:: REQUIRED ACTION ::
Transcribe every entry word for word, but drop the pictures.

:: Records from a collection ::

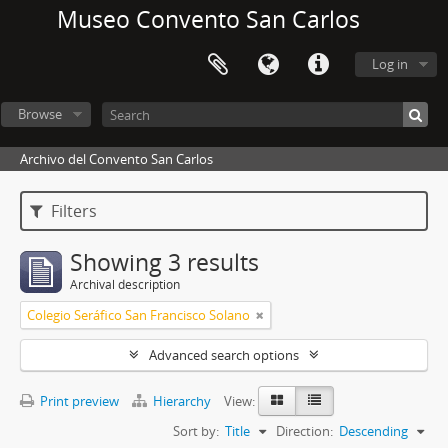
Museo Convento San Carlos
Log in
Browse
Archivo del Convento San Carlos
Filters
Showing 3 results
Archival description
Colegio Seráfico San Francisco Solano
Advanced search options
Print preview
Hierarchy
View:
Sort by:
Title
Direction:
Descending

:: SOLUTION TO THE EXERCISE ::
Museo Convento San Carlos
Log in
Browse
Archivo del Convento San Carlos
Filters
Showing 3 results
Archival description
Colegio Seráfico San Francisco Solano
Advanced search options
Print preview
Hierarchy
View:
Sort by:
Title
Direction:
Descending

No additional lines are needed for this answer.